(Stored dataset items)
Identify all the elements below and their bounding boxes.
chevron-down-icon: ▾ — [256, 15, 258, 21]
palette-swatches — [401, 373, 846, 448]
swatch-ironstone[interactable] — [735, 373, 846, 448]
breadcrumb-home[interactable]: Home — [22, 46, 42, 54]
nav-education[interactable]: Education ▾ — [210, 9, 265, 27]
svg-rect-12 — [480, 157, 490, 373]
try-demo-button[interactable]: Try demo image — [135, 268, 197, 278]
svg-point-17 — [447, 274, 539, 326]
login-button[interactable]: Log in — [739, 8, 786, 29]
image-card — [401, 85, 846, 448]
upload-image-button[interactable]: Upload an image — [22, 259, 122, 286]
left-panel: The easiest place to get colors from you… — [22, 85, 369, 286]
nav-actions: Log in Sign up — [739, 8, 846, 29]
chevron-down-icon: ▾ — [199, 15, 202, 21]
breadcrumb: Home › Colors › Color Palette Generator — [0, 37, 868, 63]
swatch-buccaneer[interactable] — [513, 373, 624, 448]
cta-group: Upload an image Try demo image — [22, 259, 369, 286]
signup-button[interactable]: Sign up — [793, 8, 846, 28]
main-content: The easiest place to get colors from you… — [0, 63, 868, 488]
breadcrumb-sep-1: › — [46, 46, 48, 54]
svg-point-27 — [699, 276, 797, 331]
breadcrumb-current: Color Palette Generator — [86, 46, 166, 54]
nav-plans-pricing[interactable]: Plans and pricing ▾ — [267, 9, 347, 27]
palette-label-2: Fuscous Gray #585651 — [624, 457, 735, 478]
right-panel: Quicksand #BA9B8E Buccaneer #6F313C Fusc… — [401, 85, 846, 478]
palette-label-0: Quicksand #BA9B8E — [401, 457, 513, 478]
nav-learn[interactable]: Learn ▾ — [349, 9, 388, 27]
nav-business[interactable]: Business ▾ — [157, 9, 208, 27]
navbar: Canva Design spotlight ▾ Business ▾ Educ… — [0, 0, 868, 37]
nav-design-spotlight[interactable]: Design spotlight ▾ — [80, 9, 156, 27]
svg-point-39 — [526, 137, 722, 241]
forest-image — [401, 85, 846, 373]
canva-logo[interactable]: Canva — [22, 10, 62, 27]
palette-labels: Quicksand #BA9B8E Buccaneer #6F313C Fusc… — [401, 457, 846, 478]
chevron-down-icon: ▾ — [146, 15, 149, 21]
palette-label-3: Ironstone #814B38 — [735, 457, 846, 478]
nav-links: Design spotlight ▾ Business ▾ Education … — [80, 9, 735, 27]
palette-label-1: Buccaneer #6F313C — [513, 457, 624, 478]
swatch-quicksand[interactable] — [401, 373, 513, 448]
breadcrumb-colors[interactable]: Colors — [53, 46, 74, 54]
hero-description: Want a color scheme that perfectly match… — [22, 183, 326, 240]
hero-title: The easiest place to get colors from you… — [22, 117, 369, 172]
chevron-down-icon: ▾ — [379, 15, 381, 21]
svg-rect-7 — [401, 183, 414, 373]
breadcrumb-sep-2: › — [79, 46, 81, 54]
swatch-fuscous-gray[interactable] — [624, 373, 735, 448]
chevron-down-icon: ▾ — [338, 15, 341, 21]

• _Goal of the exercise_: Exactly as given, set down all of the lines above.

• _Your solution_:
Identify all the elements below and their bounding boxes.
chevron-down-icon: ▾ — [256, 15, 258, 21]
palette-swatches — [401, 373, 846, 448]
swatch-ironstone[interactable] — [735, 373, 846, 448]
breadcrumb-home[interactable]: Home — [22, 46, 42, 54]
nav-education[interactable]: Education ▾ — [210, 9, 265, 27]
svg-rect-12 — [480, 157, 490, 373]
try-demo-button[interactable]: Try demo image — [135, 268, 197, 278]
svg-point-17 — [447, 274, 539, 326]
login-button[interactable]: Log in — [739, 8, 786, 29]
image-card — [401, 85, 846, 448]
upload-image-button[interactable]: Upload an image — [22, 259, 122, 286]
left-panel: The easiest place to get colors from you… — [22, 85, 369, 286]
nav-actions: Log in Sign up — [739, 8, 846, 29]
chevron-down-icon: ▾ — [199, 15, 202, 21]
breadcrumb: Home › Colors › Color Palette Generator — [0, 37, 868, 63]
swatch-buccaneer[interactable] — [513, 373, 624, 448]
cta-group: Upload an image Try demo image — [22, 259, 369, 286]
signup-button[interactable]: Sign up — [793, 8, 846, 28]
main-content: The easiest place to get colors from you… — [0, 63, 868, 488]
breadcrumb-sep-1: › — [46, 46, 48, 54]
svg-point-27 — [699, 276, 797, 331]
breadcrumb-current: Color Palette Generator — [86, 46, 166, 54]
nav-plans-pricing[interactable]: Plans and pricing ▾ — [267, 9, 347, 27]
palette-label-2: Fuscous Gray #585651 — [624, 457, 735, 478]
right-panel: Quicksand #BA9B8E Buccaneer #6F313C Fusc… — [401, 85, 846, 478]
palette-label-0: Quicksand #BA9B8E — [401, 457, 513, 478]
nav-learn[interactable]: Learn ▾ — [349, 9, 388, 27]
nav-business[interactable]: Business ▾ — [157, 9, 208, 27]
navbar: Canva Design spotlight ▾ Business ▾ Educ… — [0, 0, 868, 37]
nav-design-spotlight[interactable]: Design spotlight ▾ — [80, 9, 156, 27]
svg-point-39 — [526, 137, 722, 241]
forest-image — [401, 85, 846, 373]
canva-logo[interactable]: Canva — [22, 10, 62, 27]
palette-labels: Quicksand #BA9B8E Buccaneer #6F313C Fusc… — [401, 457, 846, 478]
chevron-down-icon: ▾ — [146, 15, 149, 21]
palette-label-3: Ironstone #814B38 — [735, 457, 846, 478]
nav-links: Design spotlight ▾ Business ▾ Education … — [80, 9, 735, 27]
palette-label-1: Buccaneer #6F313C — [513, 457, 624, 478]
swatch-quicksand[interactable] — [401, 373, 513, 448]
breadcrumb-colors[interactable]: Colors — [53, 46, 74, 54]
hero-description: Want a color scheme that perfectly match… — [22, 183, 326, 240]
hero-title: The easiest place to get colors from you… — [22, 117, 369, 172]
chevron-down-icon: ▾ — [379, 15, 381, 21]
svg-rect-7 — [401, 183, 414, 373]
breadcrumb-sep-2: › — [79, 46, 81, 54]
swatch-fuscous-gray[interactable] — [624, 373, 735, 448]
chevron-down-icon: ▾ — [338, 15, 341, 21]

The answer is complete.